Несмотря на будний день, в скверике царило безделье. Оно довлело над всем – шуршало газетами на скамейках, сквозило солнечными лучами в листьях деревьев. И даже снующие по своим делам люди в скверике казались бесцельно шатающимися.
Всем безраздельно владела праздность…
– Скорее бы уж снег, – сказала я, когда он вернулся, поставив передо мной розетку с белым подтаявшим комочком. – Вы на санках катаетесь?
– Ага, – сощурился он. – Преимущественно этим и занимаюсь.
Когда он это сказал, я вдруг поняла, что передо мной уже совсем взрослый и, вероятно, очень занятой человек.
Я подумала, что хватит, нужно раскланяться и убраться восвояси, и неожиданно для себя сказала:
– А пойдемте в кино!
Это была вершина моей наглости и хамства. Но он не дрогнул.
– А уроки когда делать?
– Я не готовлю уроков. Я способная.
Я отчаянно смотрела на него, и взгляд мой был нахален и чист…

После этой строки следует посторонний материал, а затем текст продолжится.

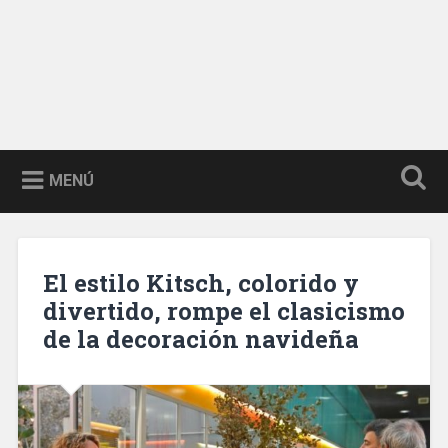
MENÚ
El estilo Kitsch, colorido y
divertido, rompe el clasicismo
de la decoración navideña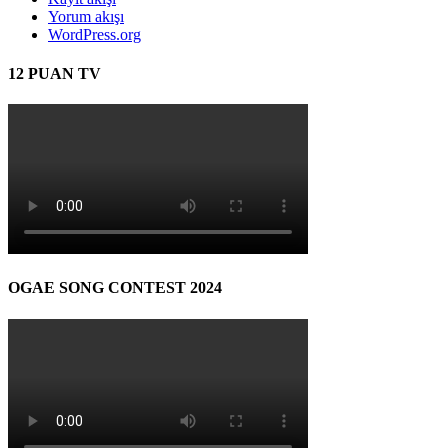
Yorum akışı
WordPress.org
12 PUAN TV
OGAE SONG CONTEST 2024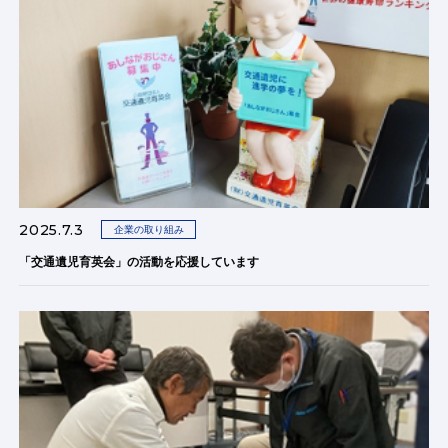
2025.7.3
企業の取り組み
「交通遺児育英会」の活動を応援しています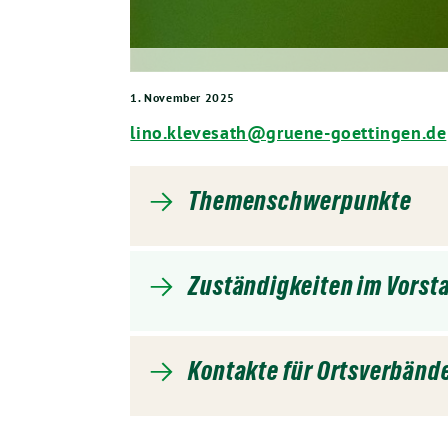
1. November 2025
lino.klevesath@gruene-goettingen.de
Themenschwerpunkte
Zuständigkeiten im Vorst
Kontakte für Ortsverbänd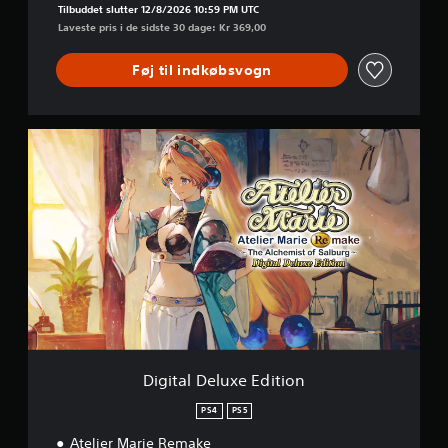
Tilbuddet slutter 12/8/2026 10:59 PM UTC
Laveste pris i de sidste 30 dage: Kr 369,00
Føj til indkøbsvogn
D
i
g
i
t
a
l
D
e
l
u
x
e
E
Digital Deluxe Edition
d
i
PS4
PS5
t
Atelier Marie Remake
i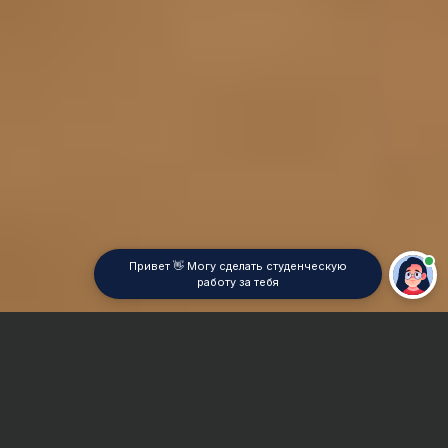
Привет 👋 Могу сделать студенческую
работу за тебя
Главная
Дипломная работа
СКД (социально-культурная деятельность)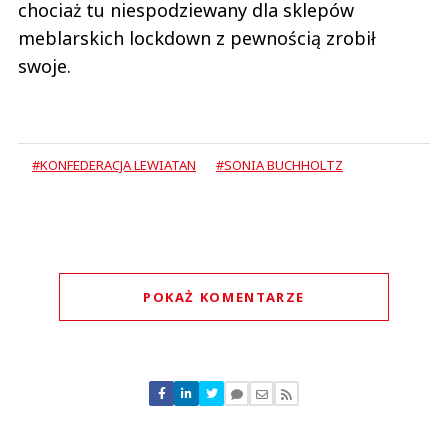
chociaż tu niespodziewany dla sklepów
meblarskich lockdown z pewnością zrobił
swoje.
#KONFEDERACJA LEWIATAN
#SONIA BUCHHOLTZ
POKAŻ KOMENTARZE
Komentarze (
0
)
Nie znaleziono komentarzy
Zostaw swoje komentarze
Imię (Wymagane)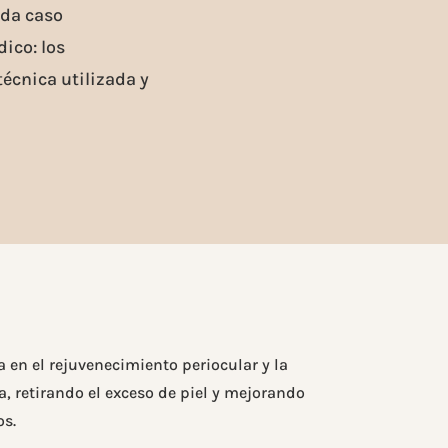
ada caso
ico: los
técnica utilizada y
a en el rejuvenecimiento periocular y la
, retirando el exceso de piel y mejorando
os.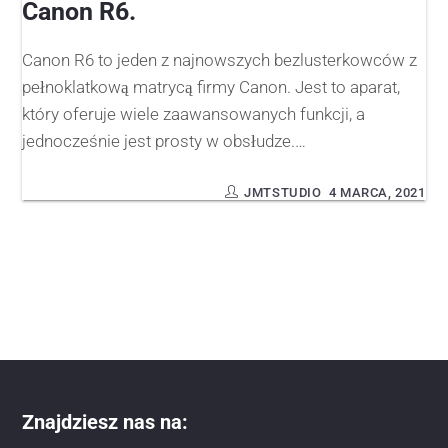
Canon R6.
Canon R6 to jeden z najnowszych bezlusterkowców z
pełnoklatkową matrycą firmy Canon. Jest to aparat,
który oferuje wiele zaawansowanych funkcji, a
jednocześnie jest prosty w obsłudze.…
JMTSTUDIO
4 MARCA, 2021
Znajdziesz nas na: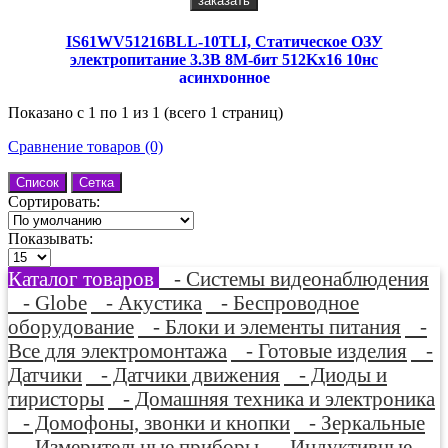
заказать
IS61WV51216BLL-10TLI, Статическое ОЗУ
электропитание 3.3В 8М-бит 512Kx16 10нс
асинхронное
Показано с 1 по 1 из 1 (всего 1 страниц)
Сравнение товаров (0)
Список
Сетка
Сортировать:
Показывать:
Каталог товаров
- Системы видеонаблюдения
- Globe
- Акустика
- Беспроводное
оборудование
- Блоки и элементы питания
-
Все для электромонтажа
- Готовые изделия
-
Датчики
- Датчики движения
- Диоды и
тиристоры
- Домашняя техника и электроника
- Домофоны, звонки и кнопки
- Зеркальные
- Измерительные приборы
- Индуктивные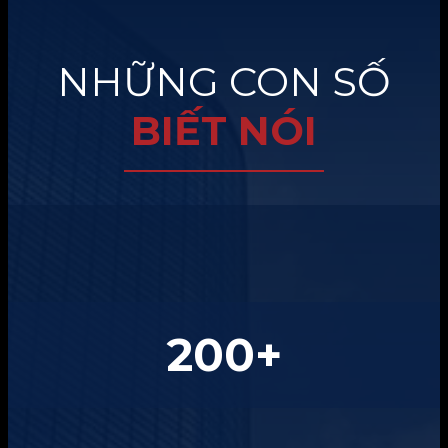
NHỮNG CON SỐ
BIẾT NÓI
200
+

Мы гуляли по городу до тех пор, пока не начало смеркаться. Я вела себя скверно, совсем сошла с ума. Я болтала без умолку, забегая перед ним, размахивая руками и заглядывая ему в глаза. Это был стыд, позор, ужас. Я походила на семилетнего Петьку, которого повел в зоопарк летчик-сосед дядя Вася.
Пошел дождь, и, не обращая внимания на этот драгоценный дар неба, по улицам сновали люди. Они вылезали из такси, громко хлопнув дверцей, изучали витрины магазинов или, проходя мимо, окидывали их взглядом, стояли на остановках трамваев, мимоходом договаривались о встречах. И у многих в руках были зонтики – милые и добрые механизмы. Самое невинное, что изобрели люди.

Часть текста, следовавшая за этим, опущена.